Regrettably, longer-term or ‘chronic’ stress is now a much bigger problem. Our minds have developed a tendency to view an accumulation of modern-day stresses as a similar threat to our survival and we respond in a similar way to fighting off a physical attack. We launch a flight and fight-like response to problems like debt, relationship breakdowns, work challenges, low self-esteem and even threats to our ego.

For example, for someone in a high-stress job who also has, perhaps, a few issues at home this can be a serious challenge to the immune system. They can survive in a state of chronic stress with little relief, perhaps escaping into alcohol which further suppresses the system and skimping on sleep (another immune suppressant) in order to cope.

To the outside world this person might seem to be coping (some workplaces are full of people like this) and to be reasonably fit. Underneath, though, they are wearing down and reducing their immune system by depriving it of the energy it needs for maintenance and optimum performance.

So why does stress rob the immune system of what it needs?

It’s a simple matter of priorities. When your body feels as if it’s constantly being asked to save your life from something that might kill you in a moment’s time (even if that something is just an on-going stress) then it can downregulate systems that are not immediately essential. This allows resources and energy to be concentrated on pumping energy to fight off the ‘danger’.

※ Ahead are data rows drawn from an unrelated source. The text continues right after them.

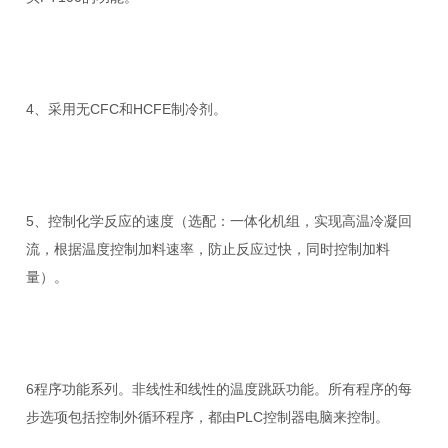
4、采用无CFC和HCFE制冷剂。
5、控制化学反应的速度（选配：一体化机组，实现高温冷凝回
流，根据温度控制加料速率，防止反应过快，同时控制加料
量）。
6程序功能系列。非线性和线性的温度跳跃功能。所有程序的每
步选项包括控制外循环程序，都由PLC控制器电脑来控制。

The problem is when this state of ‘life-saving readiness’ itself becomes normal. Your body continues to act as if it’s under threat and those vital systems like your immune system (and often other systems too) remain permanently robbed of maintenance and consequently disrupted.

And when you’ve been running down your immune system over time so that it ends up in a ropey state, then the last thing you want is to have to fight off a brand new aggressive infection that requires your body to be at its best.